*What you are asked to do:*
Search the listing for the word "como" and return each line that contains it.

*Data in this exercise:*
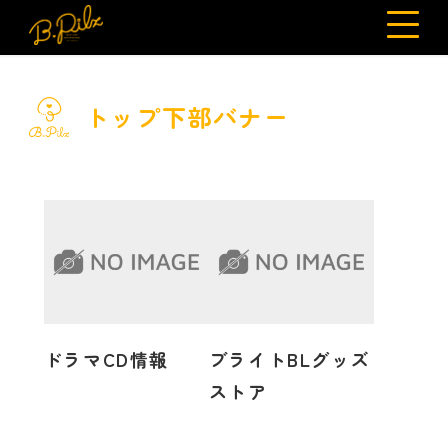
トップ下部バナー
ドラマCD情報
ブライトBLグッズ
ストア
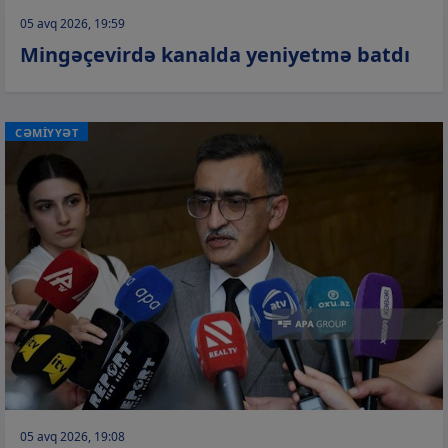
05 avq 2026, 19:59
Mingəçevirdə kanalda yeniyetmə batdı
CƏMİYYƏT
05 avq 2026, 19:08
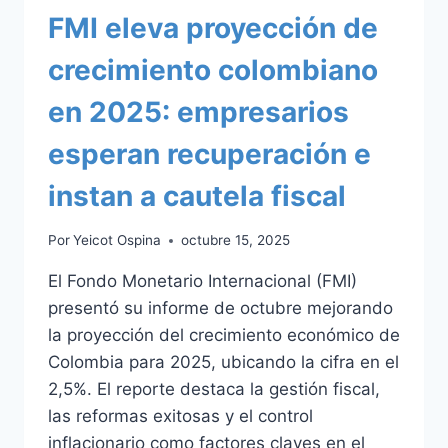
FMI eleva proyección de
crecimiento colombiano
en 2025: empresarios
esperan recuperación e
instan a cautela fiscal
Por
Yeicot Ospina
octubre 15, 2025
El Fondo Monetario Internacional (FMI)
presentó su informe de octubre mejorando
la proyección del crecimiento económico de
Colombia para 2025, ubicando la cifra en el
2,5%. El reporte destaca la gestión fiscal,
las reformas exitosas y el control
inflacionario como factores claves en el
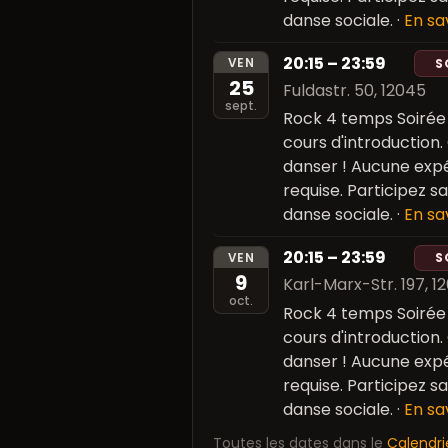
danse sociale.
·
En sa
20:15 – 23:59
VEN
S
25
Fuldastr. 50, 12045
sept.
Rock 4 temps Soiré
cours d'introduction.
danser ! Aucune expé
requise. Participez 
danse sociale.
·
En sa
20:15 – 23:59
VEN
S
9
Karl-Marx-Str. 197, 1
oct.
Rock 4 temps Soiré
cours d'introduction.
danser ! Aucune expé
requise. Participez 
danse sociale.
·
En sa
Toutes les dates dans le
Calendri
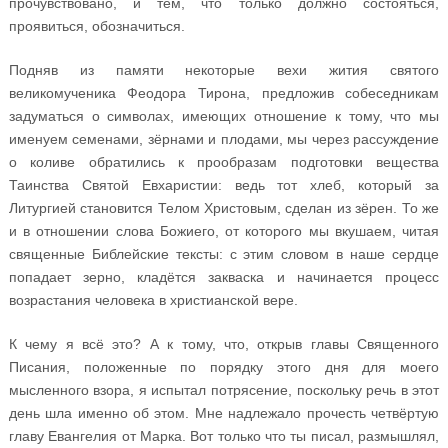
прочувствовано, и тем, что только должно состояться,
проявиться, обозначиться.
Подняв из памяти некоторые вехи жития святого
великомученика Феодора Тирона, предложив собеседникам
задуматься о символах, имеющих отношение к тому, что мы
именуем семенами, зёрнами и плодами, мы через рассуждение
о коливе обратились к прообразам подготовки вещества
Таинства Святой Евхаристии: ведь тот хлеб, который за
Литургией становится Телом Христовым, сделан из зёрен. То же
и в отношении слова Божиего, от которого мы вкушаем, читая
священные Библейские тексты: с этим словом в наше сердце
попадает зерно, кладётся закваска и начинается процесс
возрастания человека в христианской вере.
К чему я всё это? А к тому, что, открыв главы Священного
Писания, положенные по порядку этого дня для моего
мысленного взора, я испытал потрясение, поскольку речь в этот
день шла именно об этом. Мне надлежало прочесть четвёртую
главу Евангелия от Марка. Вот только что ты писал, размышлял,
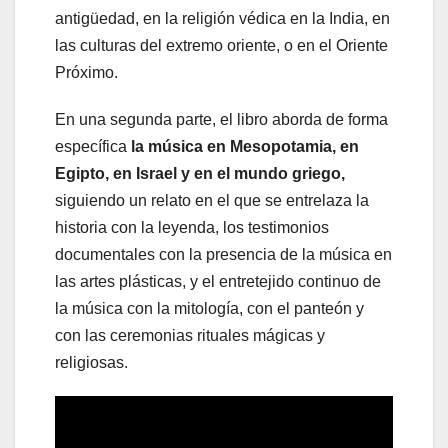
antigüedad, en la religión védica en la India, en
las culturas del extremo oriente, o en el Oriente
Próximo.
En una segunda parte, el libro aborda de forma
específica
la música en Mesopotamia, en
Egipto, en Israel y en el mundo griego,
siguiendo un relato en el que se entrelaza la
historia con la leyenda, los testimonios
documentales con la presencia de la música en
las artes plásticas, y el entretejido continuo de
la música con la mitología, con el panteón y
con las ceremonias rituales mágicas y
religiosas.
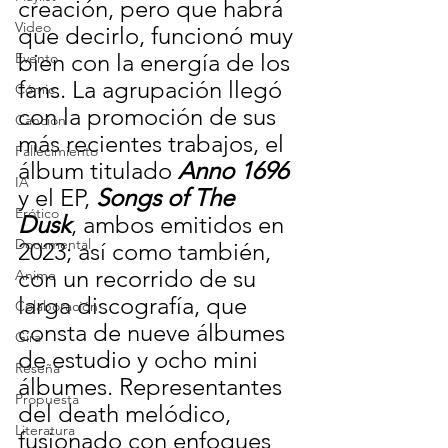
creación, pero que habrá 
Video
que decirlo, funcionó muy 
bien con la energía de los 
Evento
fans. La agrupación llegó 
Cómic
con la promoción de sus 
Canción
más recientes trabajos, el 
Fallecimiento
álbum titulado 
Anno 1696
IA
y el EP, 
Songs of The 
Erótico
Dusk
, ambos emitidos en 
Documental
2023; así como también, 
con un recorrido de su 
Anime
larga discografía, que 
Colaboración
consta de nueve álbumes 
Gira
de estudio y ocho mini 
Reseña
álbumes. Representantes 
Propuesta
del death melódico, 
Literatura
fusionado con enfoques 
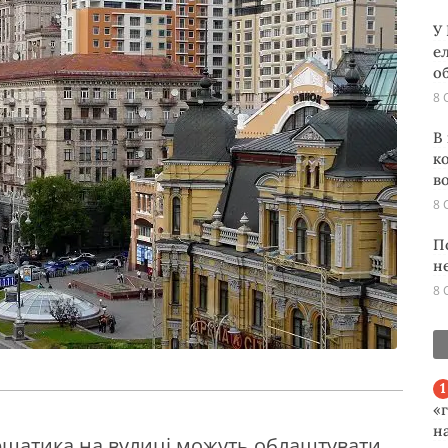
У
е
о
8 
В
к
во
8 
П
н
8 
«
н
ещатика на вулиці можуть облаштувати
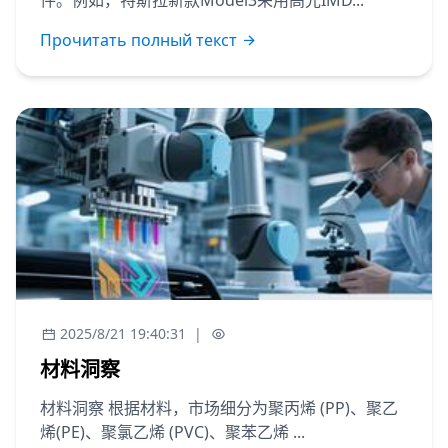
件。例如，特斯拉新款Model3采用高光IMD...
Прочитать полный текст
2025/8/21 19:40:31
|
材料洞察
材料洞察 根据材料，市场细分为聚丙烯 (PP)、聚乙
烯(PE)、聚氯乙烯 (PVC)、聚苯乙烯 ...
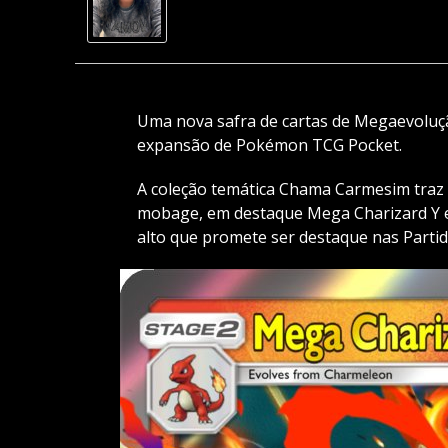
Uma nova safra de cartas de Megaevoluç
expansão de Pokémon TCG Pocket.
A coleção temática Chama Carmesim traz 
mobage, em destaque Mega Charizard Y
alto que promete ser destaque nas Partid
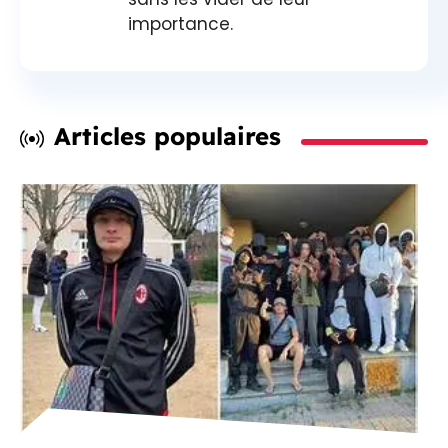
importance.
Articles populaires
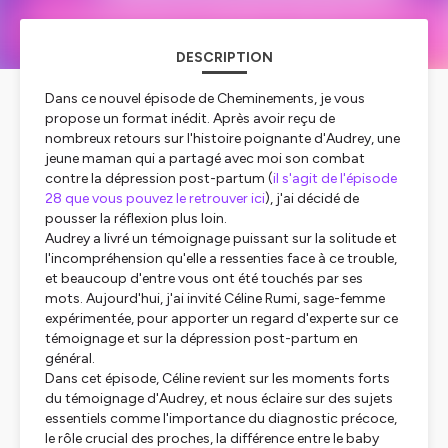
DESCRIPTION
Dans ce nouvel épisode de
Cheminements
, je vous
propose un format inédit. Après avoir reçu de
nombreux retours sur l'histoire poignante d'Audrey, une
jeune maman qui a partagé avec moi son combat
contre la dépression post-partum (
il s'agit de l'épisode
28 que vous pouvez le retrouver ici
), j'ai décidé de
pousser la réflexion plus loin.
Audrey a livré un témoignage puissant sur la solitude et
l'incompréhension qu'elle a ressenties face à ce trouble,
et beaucoup d'entre vous ont été touchés par ses
mots. Aujourd'hui, j'ai invité Céline Rumi, sage-femme
expérimentée, pour apporter un regard d'experte sur ce
témoignage et sur la dépression post-partum en
général.
Dans cet épisode, Céline revient sur les moments forts
du témoignage d'Audrey, et nous éclaire sur des sujets
essentiels comme l'importance du diagnostic précoce,
le rôle crucial des proches, la différence entre le baby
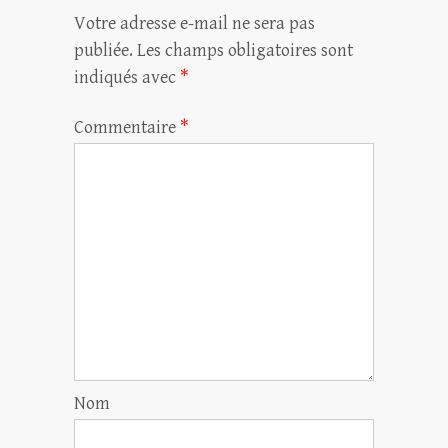
Votre adresse e-mail ne sera pas
publiée.
Les champs obligatoires sont
indiqués avec
*
Commentaire
*
Nom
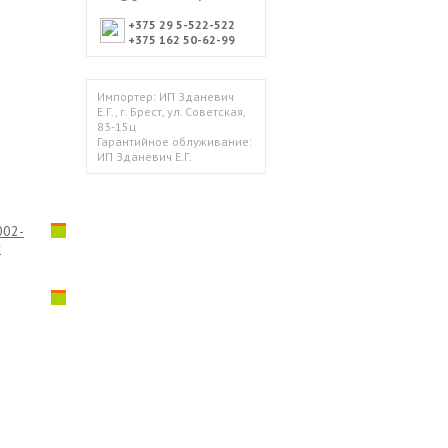
+375 29 5-522-522
+375 162 50-62-99
Импортер: ИП Зданевич
Е.Г., г. Брест, ул. Советская,
83-15ц
Гарантийное облуживание:
ИП Зданевич Е.Г.
002-
r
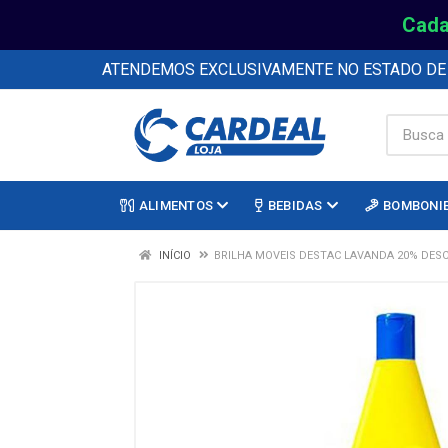
Cada
ATENDEMOS EXCLUSIVAMENTE NO ESTADO D
ALIMENTOS
BEBIDAS
BOMBONI
INÍCIO
BRILHA MOVEIS DESTAC LAVANDA 20% DESC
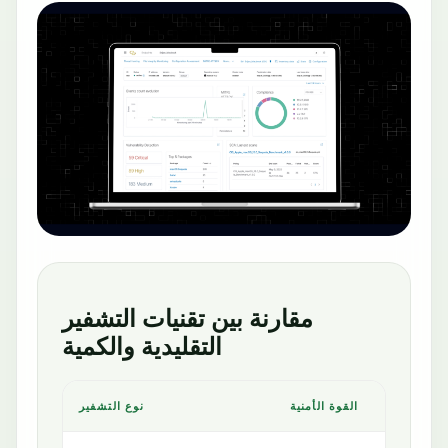
مقارنة بين تقنيات التشفير
التقليدية والكمية
القوة الأمنية
نوع التشفير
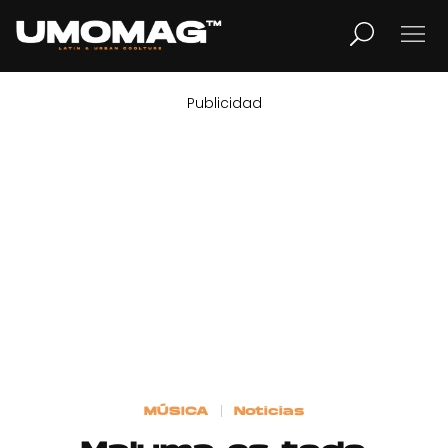
Publicidad
MUSICA
LIFESTYLE
REVISTA
TV
Home
MÚSICA
Noticias
Cover Story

*Reply:*
inflacionario como factores claves en el
2023; así como también, 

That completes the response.